API overview
The Oxagen REST API — versioned, authenticated, capability-parity with the MCP server and in-app agent.
The Oxagen REST API exposes every platform capability as versioned HTTP endpoints. It is the programmatic surface for server-to-server integrations, custom tooling, and automation pipelines that do not use MCP.
Base URL: https://api.oxagen.sh
Current version: v1
All endpoints are under /v1/. The version prefix is required.
Design principles
Capability parity. Every capability available via the REST API is also available via the MCP server and the in-app agent. The underlying contract registry is the single source of truth for all three surfaces. If you build an automation with the API, it works identically if you switch to MCP.
Thin shell, shared logic. The API server is a thin routing layer over the shared platform library. Business logic lives in the shared layer, not in route handlers. This means API behavior is consistent with app behavior — no divergence.
Versioned. All endpoints carry the /v1/ prefix. Breaking changes will be introduced in a new version with a parallel migration window.

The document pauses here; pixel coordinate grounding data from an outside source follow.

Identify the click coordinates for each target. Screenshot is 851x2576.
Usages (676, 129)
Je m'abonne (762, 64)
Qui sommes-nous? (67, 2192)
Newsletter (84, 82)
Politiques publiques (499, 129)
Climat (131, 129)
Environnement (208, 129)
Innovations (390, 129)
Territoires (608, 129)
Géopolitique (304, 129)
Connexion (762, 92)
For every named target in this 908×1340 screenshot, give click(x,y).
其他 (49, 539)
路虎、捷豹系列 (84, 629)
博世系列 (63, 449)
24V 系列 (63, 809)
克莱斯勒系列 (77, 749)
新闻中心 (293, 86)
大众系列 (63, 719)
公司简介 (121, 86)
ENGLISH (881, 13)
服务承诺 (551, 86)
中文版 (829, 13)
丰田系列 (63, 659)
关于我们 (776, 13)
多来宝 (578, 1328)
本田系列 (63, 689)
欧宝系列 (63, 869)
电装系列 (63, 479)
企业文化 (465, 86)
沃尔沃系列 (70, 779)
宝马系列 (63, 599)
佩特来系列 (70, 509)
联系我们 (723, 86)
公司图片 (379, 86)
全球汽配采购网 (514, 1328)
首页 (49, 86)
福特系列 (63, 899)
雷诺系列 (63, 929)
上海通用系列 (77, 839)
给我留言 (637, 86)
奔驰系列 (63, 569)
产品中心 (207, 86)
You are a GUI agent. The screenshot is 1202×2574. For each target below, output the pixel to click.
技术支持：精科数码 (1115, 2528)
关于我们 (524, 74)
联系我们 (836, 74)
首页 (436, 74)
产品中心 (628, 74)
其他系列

Scoped. API keys carry org and workspace scope. You do not pass orgId or workspaceId in request bodies — they are inferred from the key. Each key is scoped to exactly one org and one workspace at creation time.
Authentication
See Authentication for the full reference. In short:
Authorization: Bearer ox_…Every request must include an Authorization header with a Bearer token. Requests without a valid token return 401 Unauthorized. Requests where the token does not have the required capability for the endpoint return 403 Forbidden with a capability_denied error body.
Error format
All errors follow a consistent JSON structure:
{
"error": {
"code": "capability_denied",
"message": "Principal does not have permission to invoke agent.code.execute",
"request_id": "req_01abc…"
}
}Common error codes:
| Code | HTTP status | Meaning |
|---|---|---|
unauthorized | 401 | Missing or invalid token |
capability_denied | 403 | IAM: the principal lacks the required capability |
insufficient_credits | 402 | Org has zero credit balance |
not_found | 404 | Resource does not exist or is not in the token's scope |
validation_error | 422 | Request body failed schema validation |
rate_limited | 429 | Too many requests |
internal_error | 500 | Unexpected server error; include request_id in support tickets |
Capabilities and parity
See Capabilities for the full list of available capabilities and their REST routes.
Note: some UI-only actions (plan approval flows, billing page interactions) are not available via the API because they do not have corresponding contract declarations. See Capabilities for the current parity gap list.
Rate limits
The API enforces rate limits per key. When a limit is exceeded, the response is 429 Too Many Requests. Specific per-plan limits are not yet published — contact support if you encounter sustained rate-limiting.
Streaming
The chat endpoint (/v1/{orgSlug}/{workspaceSlug}/chat/stream) returns a text/event-stream (SSE) response rather than a JSON body. See Chat streaming for the event format.